As for the claim that writing takes space away from other marginalized writers who deserve to have their stories told more than you do, again, your inner critic is basing its judgment on a paradigm that doesn’t exist. Every story creates a market for more stories like it. The shelves of online bookstores stretch to the horizon; there’s room on them for your book and every other book.
There are readers like you who would love your autobiographical stories—have you considered how much good you could do by sharing them? Have you thought of the young marginalized writers who would be encouraged by seeing you write and publish your work? And don’t forget the joy you can bring yourself by writing; that matters a great deal. When you hear your inner critic judging your writing before it exists, and seeing it only in terms of harm and never in terms of help, you know its judgment must be false. Don’t buy into the critic’s claims or try to challenge it on the facts. You have better things to do with your time than fight with it. Reject it. It serves no purpose and has no value.

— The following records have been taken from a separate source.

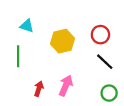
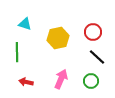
red arrow: (39, 89) -> (26, 82), moved, turned -96
green circle: (109, 93) -> (91, 81), moved

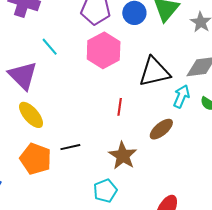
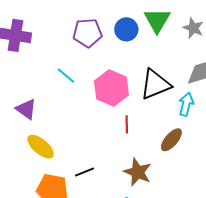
cyan line: (50, 47) -> (66, 76), moved
pink hexagon: (104, 50) -> (111, 88), moved
purple triangle: (23, 76) -> (26, 109), size x0.7

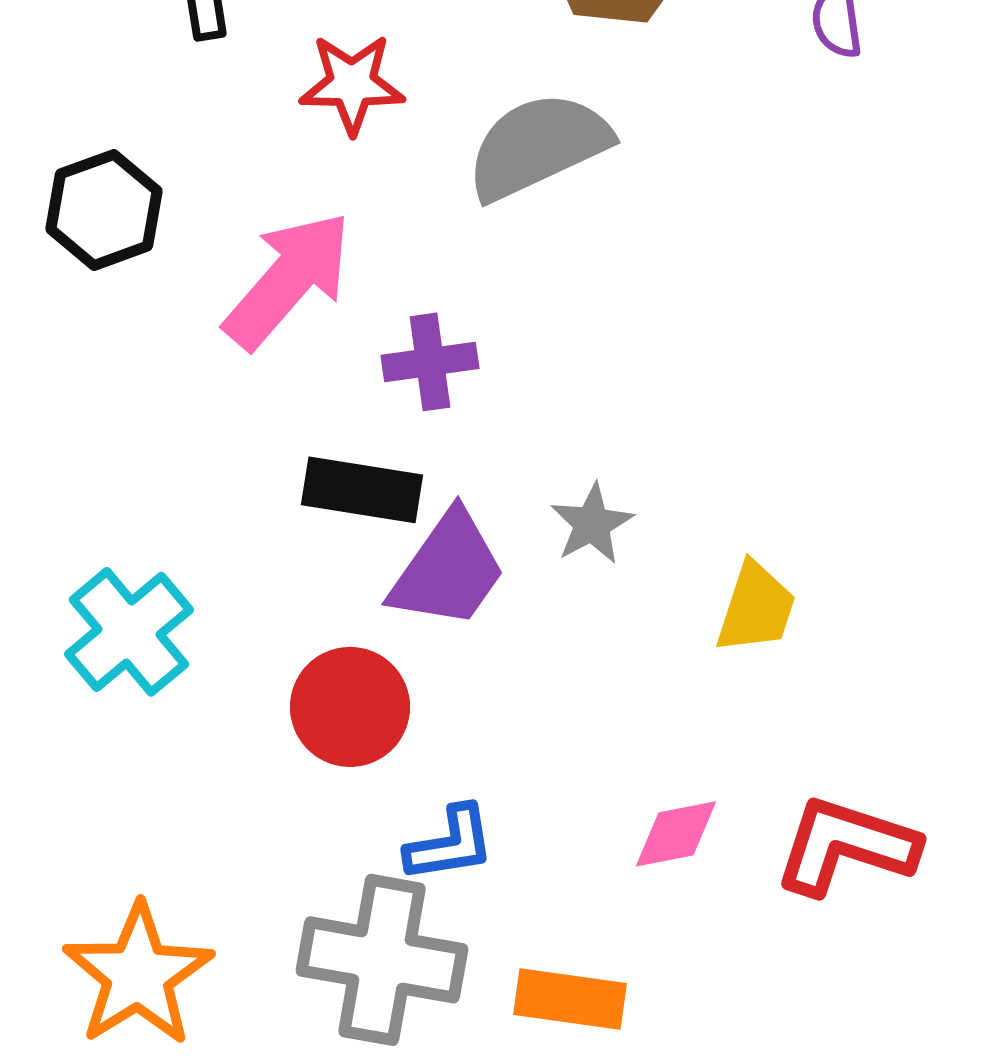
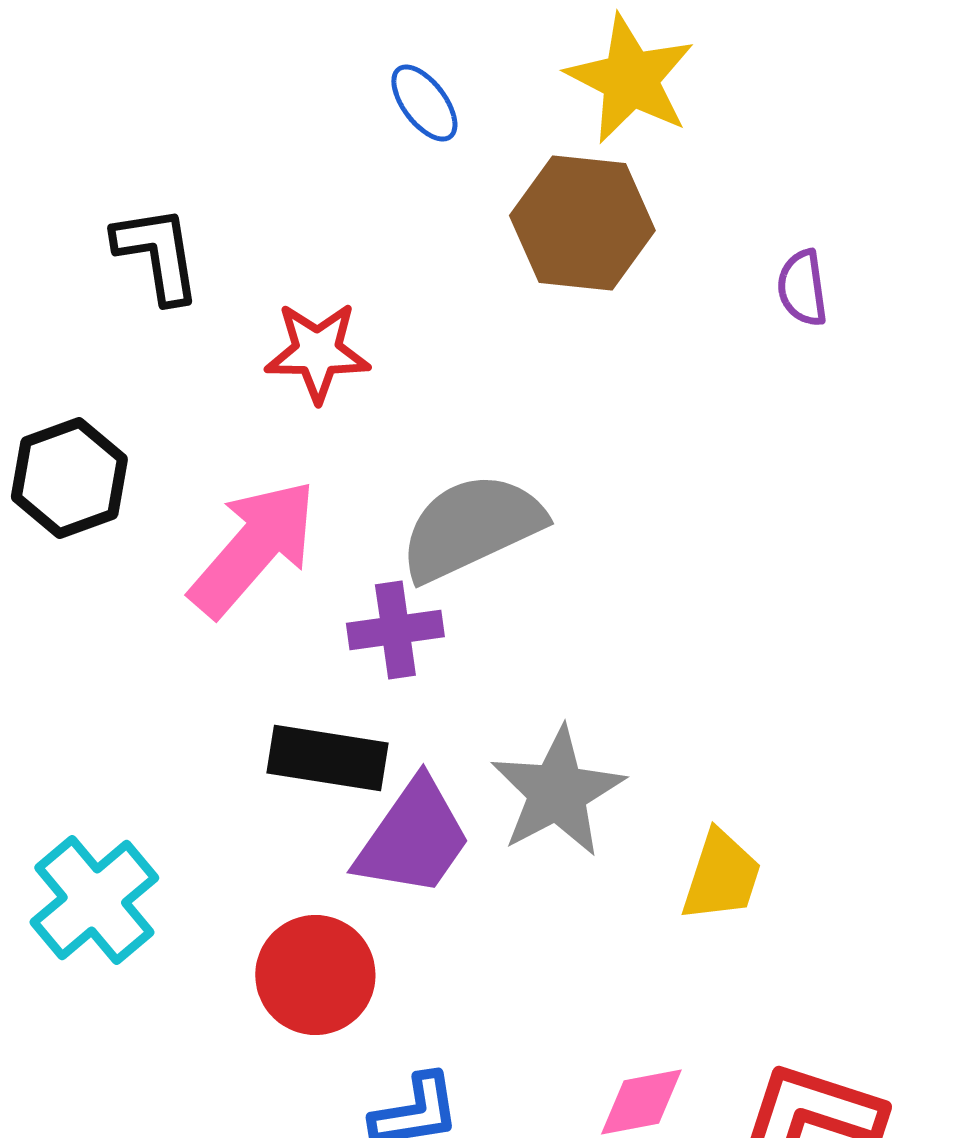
gray semicircle: (538, 146) -> (471, 527), moved
gray star: (592, 524) -> (557, 792), size x1.6

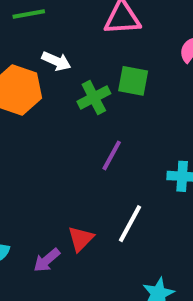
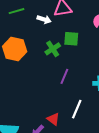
white arrow: (56, 61) -> (44, 19), moved
red triangle: (81, 239) -> (53, 119), turned -32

Every writer needs a conscience, but a critic is not a conscience. It sounds like your critic is drowning out your conscience by shouting terrified nonsense. What is it so afraid of? That you will have material success? That you will be happy? That you will assert your right to exist and to make art? That the critic might be wrong, might have been wrong all this time, and that other people’s acclaim for and enjoyment of your work might definitively prove how wrong it was? You can’t be responsible for the inner critic’s fears. You need to be responsible to yourself—your urge to write, your urge to tell your stories and explore your ideas—and to your readers.
Some inner critics need love and some need reassurance. Yours needs to be gently but firmly set aside. It exists only to harm you, and has no place in your life. When it says its cruel, critical things, acknowledge them briefly and then keep going. Someone out there is waiting to read your work and love it, be delighted or spooked or deeply moved by it, be inspired by it. Write for yourself if you can, and if you can’t, write for that reader whose world will be made better by your work.
It will be hard; those critic-voices are so authoritative. But you’re the foremost authority on your life and your work. And if you need another external authority to counteract the one that wants to hold you back, let me urge you forward. You can do this. I believe in you.
You know the critic is wrong because you wrote to me to tell me so. Hold onto that knowledge, and keep going, one word at a time.